Jerry Kliewer says he has planted 100 acres of the Mega Kiwi, which grows nearly 50% larger than the standard Hayward variety.
The Reedley-based farmer told Fresh Fruit Portal he had heard about the cultivar’s Greek owners and developed a working relationship with them, later securing the exclusive rights for the U.S.
“It’s been a long process for me, which started about eight years ago,” he said.
“After we had come to an agreement they sent me a few sticks of wood for grafting. They arrived to me very late, around May, so I didn’t think there was any chance the grafting would work, but I didn’t have anything to lose so we tried it.”
The efforts were successful, and the plants then spent two years in quarantine where they received visits from USDA inspectors.
“Then after the two years in quarantine we had a little bit of wood. We grafted some plants and then we went into tissue culture and began to develop plants for commercial size planting operations,” he said.
The Mega is the result of a natural genetic mutation. According to Kliewer, the Greek owners say that the find was a two-million-to-one chance.
Kliewer also grows the Hayward variety and is starting to produce gold kiwifruit too, as volumes of that category begin to ramp up in California.
As well as being significantly larger than the Hayward, Kliewer says the Mega also has twice the vitamin C content and 60% more antioxidants.
“At informal taste tests where we have presented this variety, people have preferred it over the Hayward.
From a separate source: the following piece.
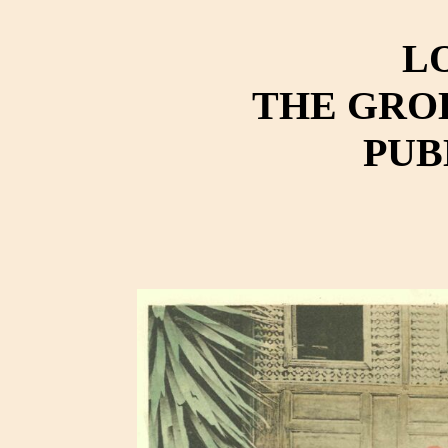
L
THE GRO
PUB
But it is very similar in taste.”
He added that “everywhere we’ve gone to it’s been very well received.”
Kliewer has harvested small volumes of fruit over the last couple of years, but this current season is the first that saw commercial quantities of around 800,000 pounds.
While volumes are still relatively small, Kliewer expects production to double or triple annually “for the next four to five years.”
The company is now looking for a suitable partner to also grow the Mega.
Kliewer added that he has high hopes for the variety’s long-term viability.
“From everything that we’re learning about it, it seems to be a superior piece of fruit to the Hayward and I don’t see why the consumer wouldn’t prefer it to the Hayward over the long-term,” he said.